Robin Muhr רובין מוהר

Personal information
- Full name: Robin Muhr
- Nationality: Israeli, French
- Born: 21 June 1995 (age 30) Monaco City, Monaco

Sport
- Country: Israel
- Sport: Equestrian

= Robin Muhr =

Israeli equestrian

Robin Muhr (רובין מוהר; born 21 June 1995 in Monaco City) is a Monaco-born Israeli Olympic equestrian. He represented Israel at the 2024 Paris Olympics in individual jumping and team jumping.

==Early life==
His father Eric has competed in equestrian jumping at the elite level. His sister Tressy represented Israel in equestrian jumping at the 2018 European Young Riders Championships that were held in Fontainebleu, France. One of his grandmothers was born in what is now Israel.

== Career ==
Muhr began riding at 10 years of age.

Muhr competed at the 2022 FEI World Championships in Herning, Denmark, coming in 45th in the individual and 15th in the team event. He also competed in the 2021 and 2023 European Championships.

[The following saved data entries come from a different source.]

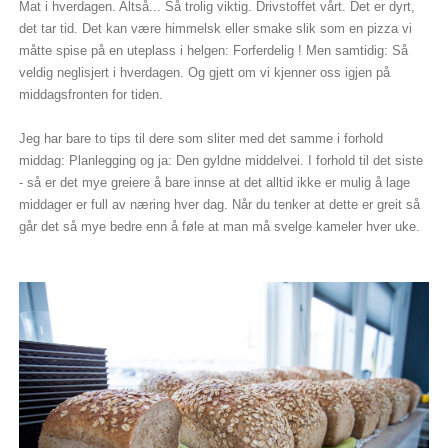
Mat i hverdagen. Altså... Så trolig viktig. Drivstoffet vårt. Det er dyrt,
det tar tid. Det kan være himmelsk eller smake slik som en pizza vi
måtte spise på en uteplass i helgen: Forferdelig ! Men samtidig: Så
veldig neglisjert i hverdagen. Og gjett om vi kjenner oss igjen på
middagsfronten for tiden.
Jeg har bare to tips til dere som sliter med det samme i forhold
middag: Planlegging og ja: Den gyldne middelvei. I forhold til det siste
- så er det mye greiere å bare innse at det alltid ikke er mulig å lage
middager er full av næring hver dag. Når du tenker at dette er greit så
går det så mye bedre enn å føle at man må svelge kameler hver uke.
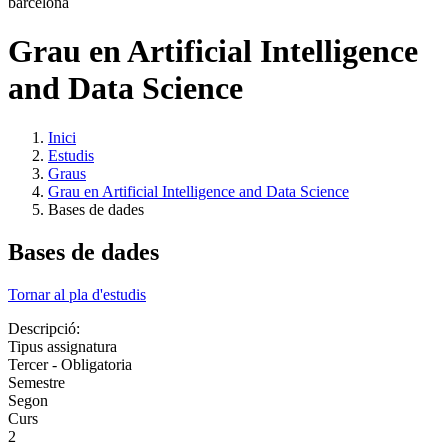
Grau en Artificial Intelligence
and Data Science
Inici
Estudis
Graus
Grau en Artificial Intelligence and Data Science
Bases de dades
Bases de dades
Tornar al pla d'estudis
Descripció:
Tipus assignatura
Tercer - Obligatoria
Semestre
Segon
Curs
2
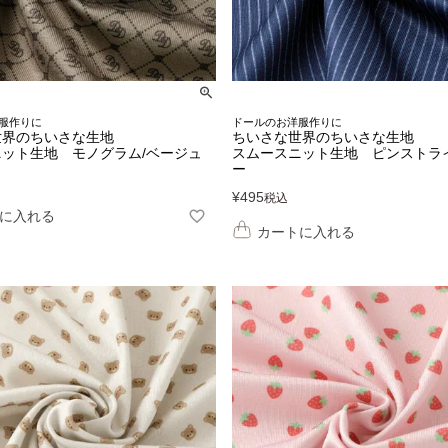
服作りに
ドールのお洋服作りに
世界のちいさな生地
ちいさな世界のちいさな生地
ット生地 モノグラム/ベージュ
スムースニット生地 ピンストラ
ー
¥
495
税込
に入れる
カートに入れる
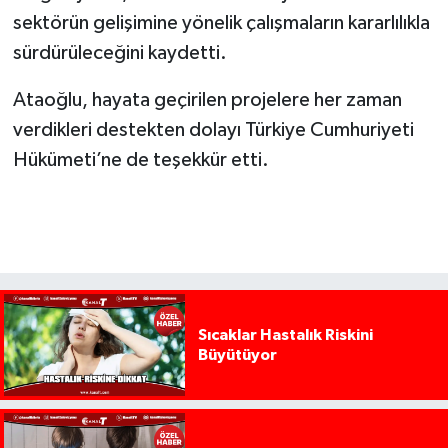
sektörün gelişimine yönelik çalışmaların kararlılıkla
sürdürüleceğini kaydetti.
Ataoğlu, hayata geçirilen projelere her zaman
verdikleri destekten dolayı Türkiye Cumhuriyeti
Hükümeti’ne de teşekkür etti.
Sıcaklar Hastalık Riskini
Büyütüyor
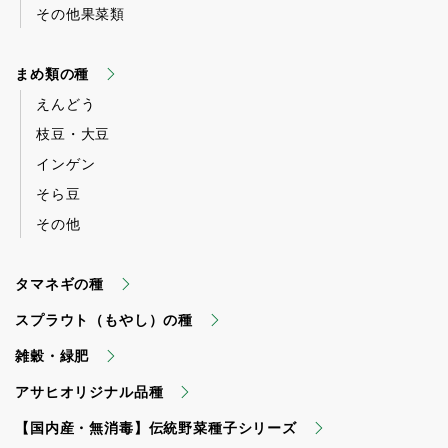
その他果菜類
まめ類の種
えんどう
枝豆・大豆
インゲン
そら豆
その他
タマネギの種
スプラウト（もやし）の種
雑穀・緑肥
アサヒオリジナル品種
【国内産・無消毒】伝統野菜種子シリーズ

In September 2022 he won the St Tropez-Grimaud CSI5* Table A. In November 2022 he won the Verona CSI5*-W Table A. In September 2023 he won the Rome Circo Massimo CSI5* GCT/GCL Table A.

===2024-present; Paris Olympics===
Muhr represented Israel at the 2024 Paris Olympics at the Palace of Versailles in individual jumping and team jumping, with his horse Galaxy HM. He finished 9th with the Israeli team, and 42nd in the individual competition.